··· Task material ···

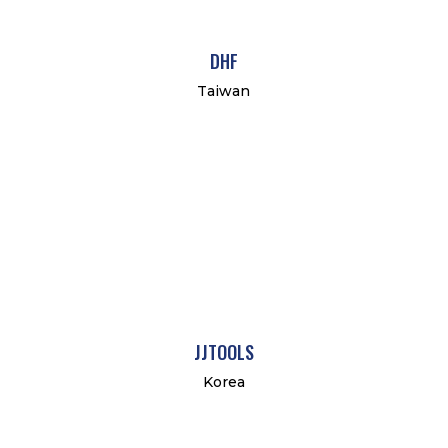
DHF
Taiwan
JJTOOLS
Korea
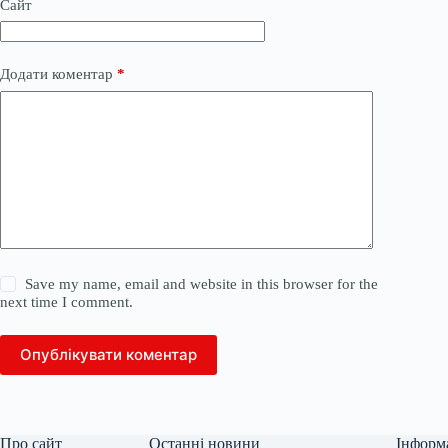
Сайт
Додати коментар
*
Save my name, email and website in this browser for the
next time I comment.
Опублікувати коментар
Про сайт
Останні новини
Інформ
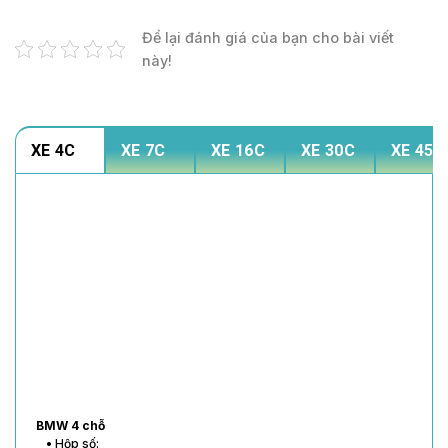
Để lại đánh giá của bạn cho bài viết
này!
XE 4C
XE 7C
XE 16C
XE 30C
XE 45C
BMW 4 chỗ
• Hộp số:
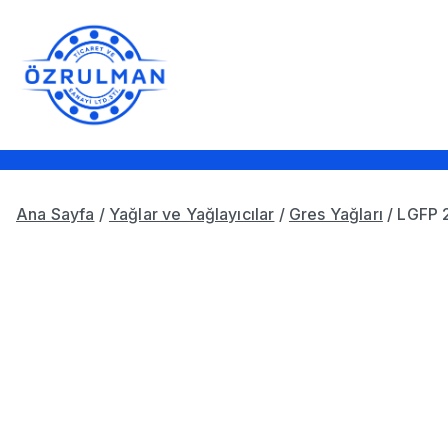
İçeriğe
geç
Öz Rulman Ticaret ve Sanay
Güç Aktarım Ürünleri, Rulmanlar,
Ana Sayfa
/
Yağlar ve Yağlayıcılar
/
Gres Yağları
/ LGFP 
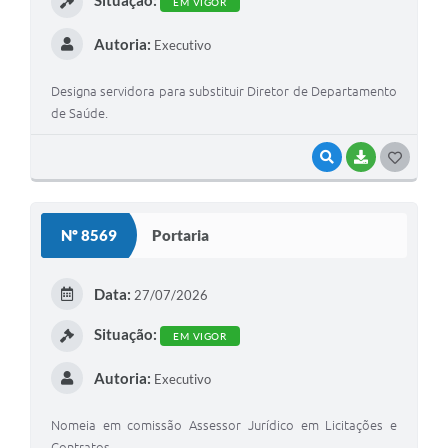
EM VIGOR
Autoria:
Executivo
Designa servidora para substituir Diretor de Departamento
de Saúde.
VISUALIZAR
BAIXAR
GOSTEI
Nº 8569
Portaria
Data:
27/07/2026
Situação:
EM VIGOR
Autoria:
Executivo
Nomeia em comissão Assessor Jurídico em Licitações e
Contratos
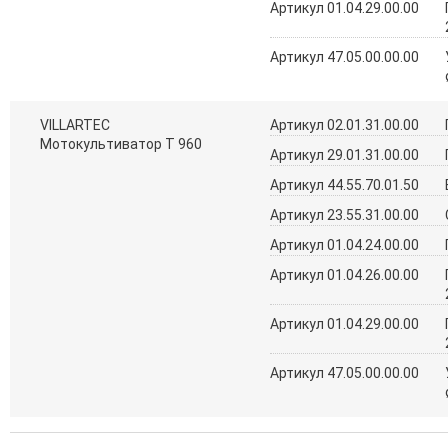
Артикул 01.04.29.00.00
Артикул 47.05.00.00.00
VILLARTEC
Артикул 02.01.31.00.00
Мотокультиватор Т 960
Артикул 29.01.31.00.00
Артикул 44.55.70.01.50
Артикул 23.55.31.00.00
Артикул 01.04.24.00.00
Артикул 01.04.26.00.00
Артикул 01.04.29.00.00
Артикул 47.05.00.00.00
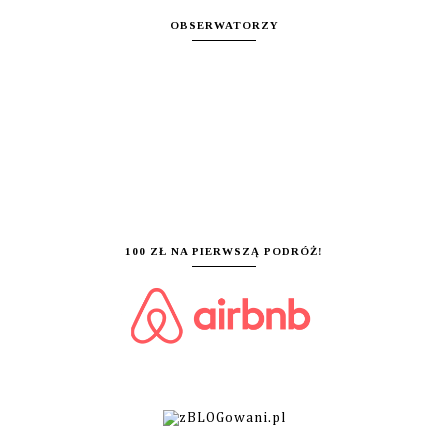
OBSERWATORZY
100 ZŁ NA PIERWSZĄ PODRÓŻ!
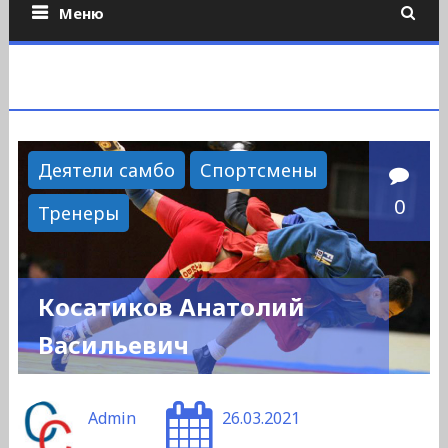
Меню
Деятели самбо
Спортсмены
0
Тренеры
Косатиков Анатолий
Васильевич
Admin
26.03.2021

···

[Exercise instructions] Copy out each record word for word and omit any pictures.

[Your response]
DHF
Taiwan
JJTOOLS
Korea
Сайт
Додати коментар
*
Save my name, email and website in this browser for the
next time I comment.
Опублікувати коментар
Про сайт
Останні новини
Інформ
Để lại đánh giá của bạn cho bài viết
này!
XE 4C
XE 7C
XE 16C
XE 30C
XE 45C
BMW 4 chỗ
• Hộp số:
İçeriğe
geç
Öz Rulman Ticaret ve Sanay
Güç Aktarım Ürünleri, Rulmanlar,
Ana Sayfa
/
Yağlar ve Yağlayıcılar
/
Gres Yağları
/ LGFP 
EM VIGOR
Autoria:
Executivo
Designa servidora para substituir Diretor de Departamento
de Saúde.
VISUALIZAR
BAIXAR
GOSTEI
Nº 8569
Portaria
Data:
27/07/2026
Situação:
EM VIGOR
Autoria:
Executivo
Nomeia em comissão Assessor Jurídico em Licitações e
Contratos
Артикул 01.04.29.00.00
Артикул 47.05.00.00.00
VILLARTEC
Артикул 02.01.31.00.00
Мотокультиватор Т 960
Артикул 29.01.31.00.00
Артикул 44.55.70.01.50
Артикул 23.55.31.00.00
Артикул 01.04.24.00.00
Артикул 01.04.26.00.00
Артикул 01.04.29.00.00
Артикул 47.05.00.00.00
OBSERWATORZY
100 ZŁ NA PIERWSZĄ PODRÓŻ!
Меню
Деятели самбо
Спортсмены
0
Тренеры
Косатиков Анатолий
Васильевич
Admin
26.03.2021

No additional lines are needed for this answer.